:: What to work on ::
When you output the records, match them exactly and omit any picture they include.

:: Data in this exercise ::
↓↓↓

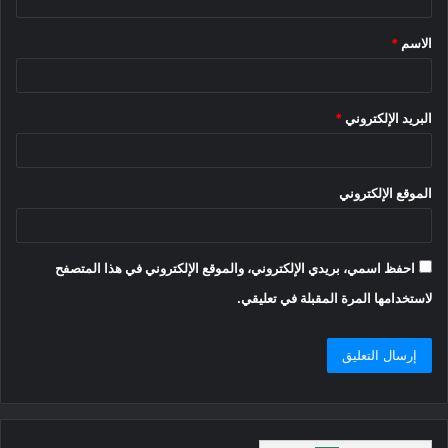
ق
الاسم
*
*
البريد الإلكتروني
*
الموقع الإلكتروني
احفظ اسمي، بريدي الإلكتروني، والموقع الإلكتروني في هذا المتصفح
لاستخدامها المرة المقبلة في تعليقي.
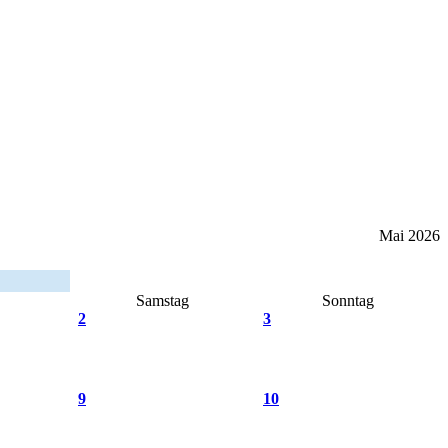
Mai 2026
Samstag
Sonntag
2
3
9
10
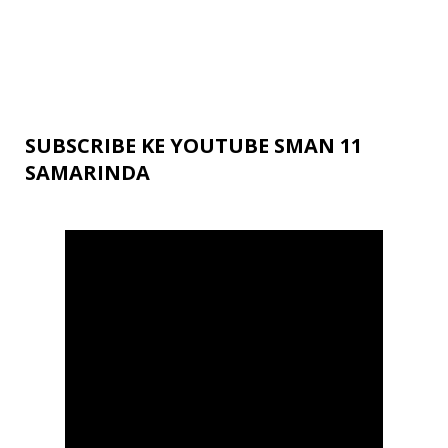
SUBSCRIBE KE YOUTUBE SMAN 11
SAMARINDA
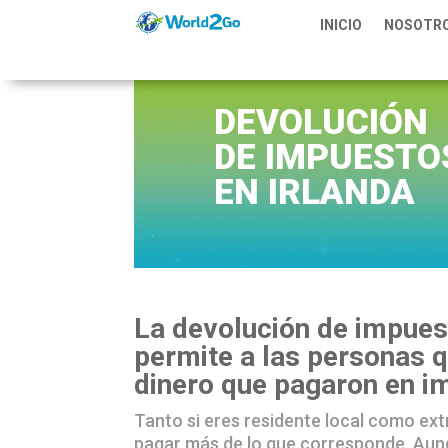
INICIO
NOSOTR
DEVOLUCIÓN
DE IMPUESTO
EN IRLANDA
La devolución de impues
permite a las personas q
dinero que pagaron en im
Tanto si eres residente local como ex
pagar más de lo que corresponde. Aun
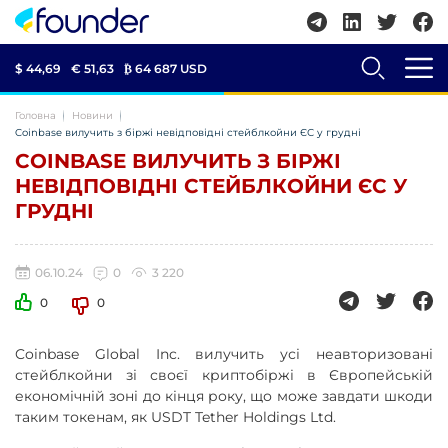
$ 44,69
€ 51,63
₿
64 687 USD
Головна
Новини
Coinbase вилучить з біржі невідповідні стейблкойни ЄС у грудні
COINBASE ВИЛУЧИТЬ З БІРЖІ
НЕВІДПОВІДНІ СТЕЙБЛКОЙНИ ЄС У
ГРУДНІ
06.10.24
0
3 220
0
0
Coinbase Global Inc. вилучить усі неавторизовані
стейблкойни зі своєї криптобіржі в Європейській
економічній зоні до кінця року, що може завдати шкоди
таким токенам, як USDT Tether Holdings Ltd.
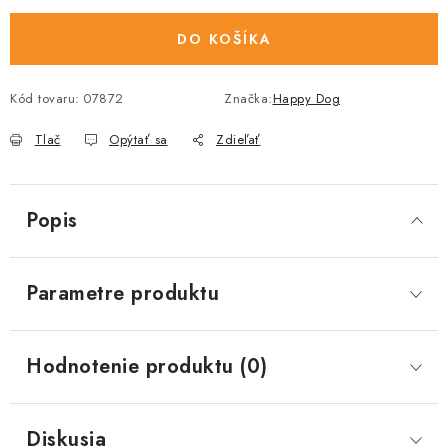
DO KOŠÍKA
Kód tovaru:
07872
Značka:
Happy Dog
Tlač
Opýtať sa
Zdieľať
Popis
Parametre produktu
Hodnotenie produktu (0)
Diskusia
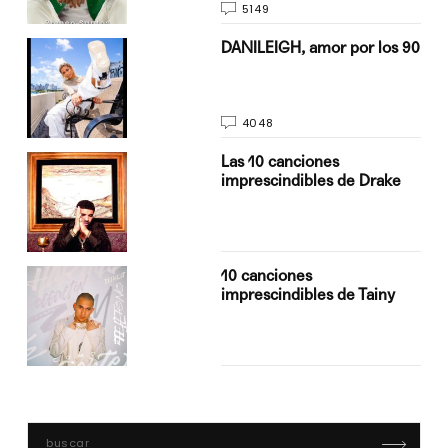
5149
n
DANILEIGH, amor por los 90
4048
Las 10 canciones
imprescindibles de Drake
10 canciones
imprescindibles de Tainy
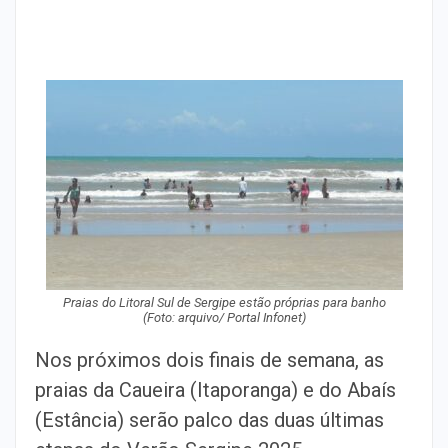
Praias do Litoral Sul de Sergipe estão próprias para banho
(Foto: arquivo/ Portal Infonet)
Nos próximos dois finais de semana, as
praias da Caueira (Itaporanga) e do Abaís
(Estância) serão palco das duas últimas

↑↑↑

:: Answer space ::
ق
الاسم
*
*
البريد الإلكتروني
*
الموقع الإلكتروني
احفظ اسمي، بريدي الإلكتروني، والموقع الإلكتروني في هذا المتصفح
لاستخدامها المرة المقبلة في تعليقي.
Mai 2026
Samstag
Sonntag
2
3
9
10
SUBSCRIBE KE YOUTUBE SMAN 11
SAMARINDA
INICIO
NOSOTR
DEVOLUCIÓN
DE IMPUESTO
EN IRLANDA
La devolución de impues
permite a las personas q
dinero que pagaron en im
Tanto si eres residente local como ex
pagar más de lo que corresponde. Aun
$ 44,69
€ 51,63
₿
64 687 USD
Головна
Новини
Coinbase вилучить з біржі невідповідні стейблкойни ЄС у грудні
COINBASE ВИЛУЧИТЬ З БІРЖІ
НЕВІДПОВІДНІ СТЕЙБЛКОЙНИ ЄС У
ГРУДНІ
06.10.24
0
3 220
0
0
Coinbase Global Inc. вилучить усі неавторизовані
стейблкойни зі своєї криптобіржі в Європейській
економічній зоні до кінця року, що може завдати шкоди
таким токенам, як USDT Tether Holdings Ltd.
DO KOŠÍKA
Kód tovaru:
07872
Značka:
Happy Dog
Tlač
Opýtať sa
Zdieľať
Popis
Parametre produktu
Hodnotenie produktu (0)
Diskusia
5149
n
DANILEIGH, amor por los 90
4048
Las 10 canciones
imprescindibles de Drake
10 canciones
imprescindibles de Tainy
Praias do Litoral Sul de Sergipe estão próprias para banho
(Foto: arquivo/ Portal Infonet)
Nos próximos dois finais de semana, as
praias da Caueira (Itaporanga) e do Abaís
(Estância) serão palco das duas últimas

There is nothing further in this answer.